Operational Best Practices #serverless

May 31, 2016June 1, 2016 mipsytipsyaws, operations, serverless

This post is part two of my recap of last week’s terrific Serverless conference. If you feel like getting bitchy with me about what serverless means or #NoOps or whatever, please refer back to the prequel post, where I talked about operations engineering in the modern world.

*Then* you can get bitchy with me. (xoxoxxooxo)

The title of my talk was:

the tooth fairy is a useful abstraction for the pain of life and rewards of having people who care about you ^_^

— Charity Majors (@mipsytipsy) May 23, 2016

The theme of my talk was basically: what should software engineers know and care about when it comes to operations in a world where we are outsourcing more and more core functionality?

If you care about running a quality service or product, or providing your customers with a reasonable level of service, you have to care about operational concerns like design, resiliency, instrumentation and debuggability. No matter how many abstractions there are between you and the bare metal.

If you chose a provider, you do not get to just point your finger at them in the post mortem and say it’s their fault. You chose them, it’s on you. It’s tacky to blame the software or the service, and besides your customers don’t give a shit whose “fault” it is.

So given an infinite number of things to care about, where do you start?

What is your mission, and what are your differentiators?

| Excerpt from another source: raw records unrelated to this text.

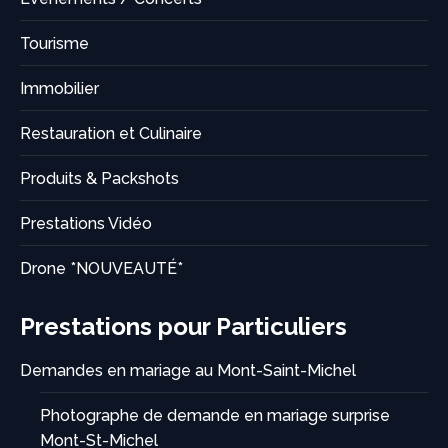
Tourisme
Immobilier
Restauration et Culinaire
Produits & Packshots
Prestations Vidéo
Drone *NOUVEAUTÉ*
Prestations pour Particuliers
Demandes en mariage au Mont-Saint-Michel
Photographe de demande en mariage surprise
Mont-St-Michel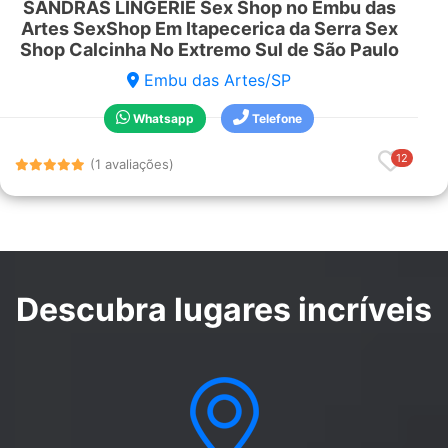
SANDRAS LINGERIE Sex Shop no Embu das
Artes SexShop Em Itapecerica da Serra Sex
Shop Calcinha No Extremo Sul de São Paulo
Embu das Artes/SP
Whatsapp
Telefone
12
(1 avaliações)
Descubra lugares incríveis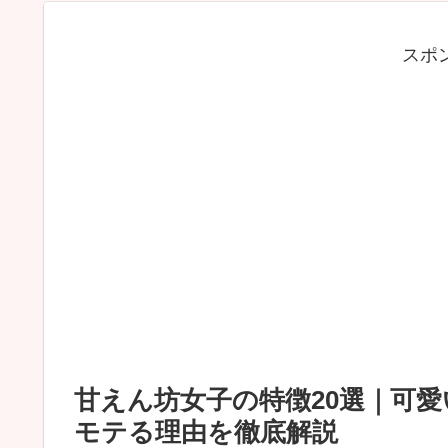
スポ
甘えん坊女子の特徴20選｜可
モテる理由を徹底解説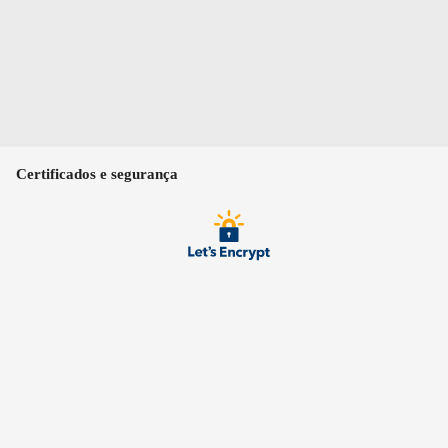
Certificados e segurança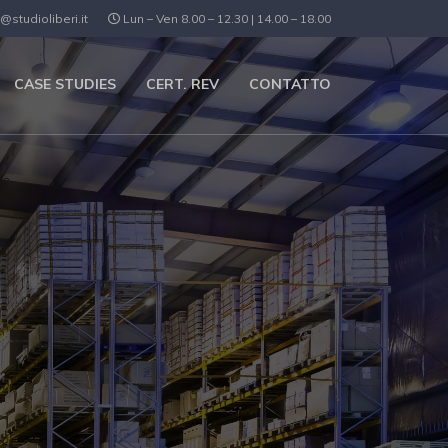
@studioliberi.it
Lun – Ven 8.00 – 12.30 | 14.00 – 18.00
CASE STUDIES
CERT. REV
CONTATTO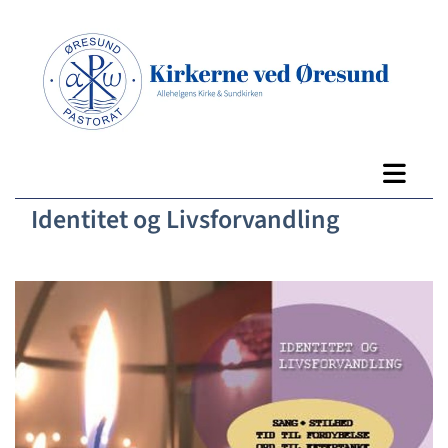
Identitet og Livsforvandling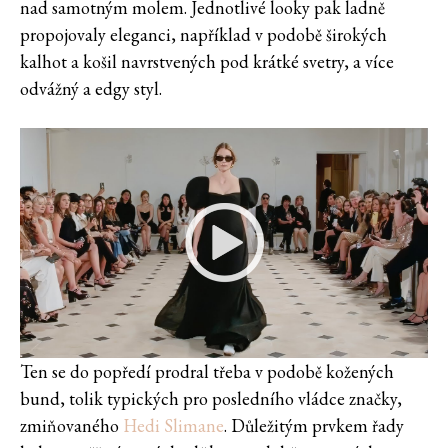
nad samotným molem. Jednotlivé looky pak ladně
propojovaly eleganci, například v podobě širokých
kalhot a košil navrstvených pod krátké svetry, a více
odvážný a edgy styl.
Ten se do popředí prodral třeba v podobě kožených
bund, tolik typických pro posledního vládce značky,
zmiňovaného
Hedi Slimane
. Důležitým prvkem řady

The first question must always be: what is your mission? Your mission is not writing software. Your mission is delivering whatever it is your customers are paying you for, and you use software to get there. (Code is kind of a liability so you should write as little of it as necessary. hey!! sounds like a good argument for #serverless!)

Second: what are your core differentiators? What are the things that you are doing that are unique, and difficult to replicate, or the things where you have to actually be world class experts in those things?

Those are the things that you will have the hardest time outsourcing, or that you should think about very carefully before outsourcing.

Facts

You can outsource labor, but you can’t outsource caring. And nobody but you is in the position to think about your core differentiators and your product in a holistic way.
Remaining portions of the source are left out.